Я хочу спасти Амалию от неё самой! Ей я принесу себя в жертву. Её выведу из одиночества, как из топи. Мои губы зовут «Амалия!», и я отшвыриваю груди. Жёсткие, тугие, мягкие… Я возвращаю их владелицам! Прочь от меня! Не затопчете зеркала мостовой! Не превратите меня обратно в женщину! Не линчуете! Не разорвёте! Не убьёте! Я решаю свою жизнь. Я! Я — мужчина.

Ещё мгновение, и пышущие жаром женщины обжигают меня дыханиями, вцепляются в меня руками — они добрались до меня. Я гибну?

Нет!

Я кричу и — просыпаюсь.

Почему я опять был Сашей?

Они уже убили Сашу? Они линчуют его? Что они делают с Сашей?

Кричит ребёнок.

Луна прижалась к окну, и её свет разлился по комнате.

Саша жив?

Ребёнка зовут Павел. И мать сказала: это наш Павел.

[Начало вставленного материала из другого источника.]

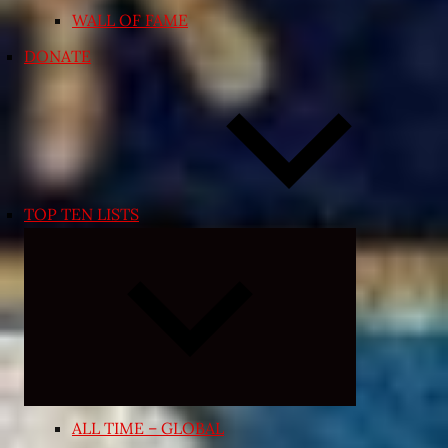
WALL OF FAME
DONATE
TOP TEN LISTS
Expand
child
menu
ALL TIME – GLOBAL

Но мне до этого Павла, до этого ребёнка нет дела. Он не может, как настоящий Павел, прочитать мне «Обыкновенное чудо», «Маленького Принца» или привезти в лес, или, как птица Павел, распушить крылья.

Я бы спросил сейчас свою птицу Павла: «Что значит этот сон? Саше грозит опасность? В нём снова может победить женщина? Что-то случится этой ночью?»

Павел стал бы легко стегать меня крыльями по лицу, успокаивая. «Это же только сон!» дал бы он мне понять.

Но что значит этот сон? Он — пророческий?

Нет, то был не Саша. То был я, урод среди людей. Иной, чем все. И это ко мне подступали перекошенные злобой женщины и девушки, ко мне тянулись ножи, в меня летели груди, чтобы я превратился в женщину, ибо чего-то главного, что определяет мужчину, во мне нет. Чего? Я не имею права быть мужчиной?

Не Саша, я это, уничтоженный людской ненавистью, жестокостью, падаю на плавящееся от злобы зеркало.